Ulu Önder Atatürk için samsun sadece Kurtuluş Savaşı'nın başladığı bir şehir değil, devrimlerin devamlılığı açısından da önemli bir kent olduğuna dikkat çeken Türkiye'nin ve dünyanın tanınmış yazarlarından Atatürkçü Araştırmacı Yazar S. Eriş Ülger, Atatürk'ün gözünde Samsun'u farklı kılan noktaları DENGE Gazetesi için anlattı. İşte siz değerli okuyucularımız için Samsun'un Atatürk için önemini Ülger, Denge Gazetesi için anlattı
Atatürk için Samsun'un yeri neydi?
S. Eriş Ülger: Şüphesiz Türkiye Cumhuriyeti'nin tarihinde, Mustafa Kemal Atatürk'ün gözünde Samsun'un ve Samsunlunun müstesna bir yeri vardır. İnanın Mustafa Kemal Atatürk 10. Yıl Nutkunda Türk Milleti zekidir. Türk milleti çalışkandır derken Samsunlu vatansever vatandaşlarından ilham almış olması ihtimali çok büyüktür.
DEVRİMLER İÇİN İLHAM OLDU
Bunumla ilgili bir anekdot aktarır mısınız?
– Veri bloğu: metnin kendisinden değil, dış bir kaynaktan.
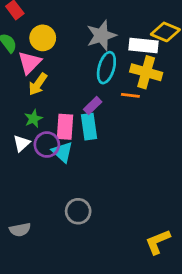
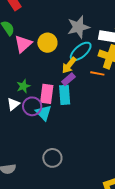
yellow circle: (43, 38) -> (47, 43), moved
cyan ellipse: (106, 68) -> (81, 51), turned 30
yellow arrow: (38, 84) -> (69, 65), moved

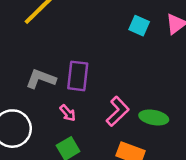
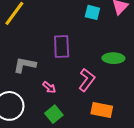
purple rectangle: (78, 76) -> (62, 46), moved
green ellipse: (154, 117) -> (113, 58), moved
S. Eriş Ülger: Tabii ki. 19 Mayıs 1919'dan sonra Gazi beraberinde eşi Latife Hanım olduğu halde 20 Eylül 1924 günü ikinci defa Hamidiye Zırhlısı ile Ordu'dan Samsun'a geldi. İskeleden arabalara binerek beraberindekilerle Belediye binasına geldiler. Yol boyunca Samsunlular Gazi Mustafa Kemal'e eşi görülmemiş tezahüratta bulundular. Yollar, evlerin balkon ve pencereleri Türk bayrakları ve renga renk çiçeklerle süslenmişti. Belediye balkonuna çıkarak halkı selamlayan Gazi, daha sonra 4 gün kalacakları Samsun'da, ikametlerine ayrılan Şahinzade Remzi Bey'in konağına gittiler.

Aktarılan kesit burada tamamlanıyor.